London Area, United Kingdom
For the better part of a decade, I have worked on AI research for both vision and natural language. During my PhD at University of Cambridge, I worked on deep learning-based super-resolution, image segmentation and image classification, and I have developed a number of AI methods for optical microscopy. In Oxford, I worked with the biotechnology company ONI, where I continued to develop computational methods for imaging using AI. I'm currently in AI Research at GSK working on large language models and agentic workflows. Other interests include mathematical modelling, artificial intelligence and deep learning.
Research on drug discovery using LLMs and agentic workflows. Multi-agent reasoning and orchestration. Contributed to GSK's GenAI system, Jules. Accelerated multi-node inference for in-house pre-trained LLMs, focusing on parallelisation and constrained decoding for agentic use.
Co-founded the non-profit organisation, Open-seneca, with the aim of mapping air quality across the globe. Started as a research project during our master's degree programme and spun out in 2019 with five fellow PhD students.
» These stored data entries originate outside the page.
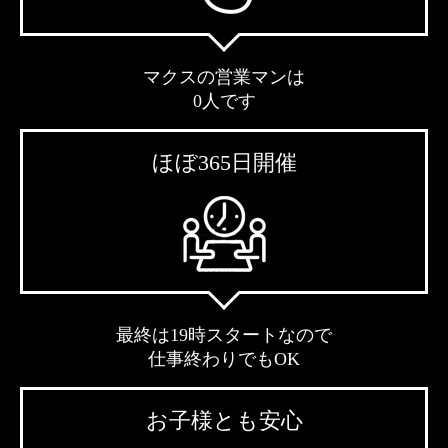
マクスの営業マンは
0人です
ほぼ365日開催
最終は19時スタートなので
仕事終わりでもOK
お子様とも安心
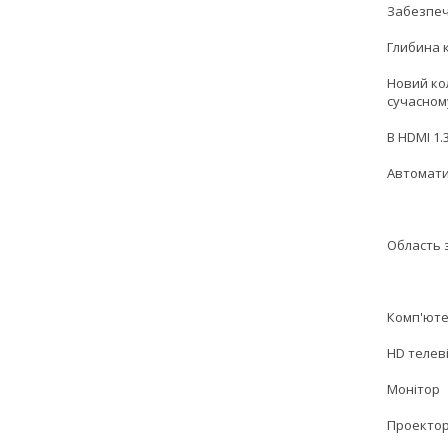
Забезпечу
Глибина к
Новий кол
сучасном
В HDMI 1.
Автоматич
Область 
Комп'ют
HD телев
Монітор
Проекто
Developed and deployed deep learning models for spectral demixing, image segmentation, and super-resolution towards new product offerings. This involved R&D and MLOps. In addition to this, I have also contributed to a web-based acquisition and analysis software which involves several technologies spanning front-end, back-end and deployment.
I co-founded Wizion AI with a colleague from my research group, a company offering image processing solutions utilising deep learning methods inspired by research in our lab. In 2020, we were selected for the Cambridge Accelerate accelerator programme at the Judge Business School. After three years of efforts towards the development of two products, we decided to shift our focus to other opportunities.
Imaging at high spatio-temporal resolution requires a trade-off with image quality leading to low signal-to-noise ratio in acquired data. This renders traditional image analysis methods to perform unreliably. In my PhD thesis, I proposed methods for image reconstruction, denoising and segmentation using deep learning methods that are robust to noise.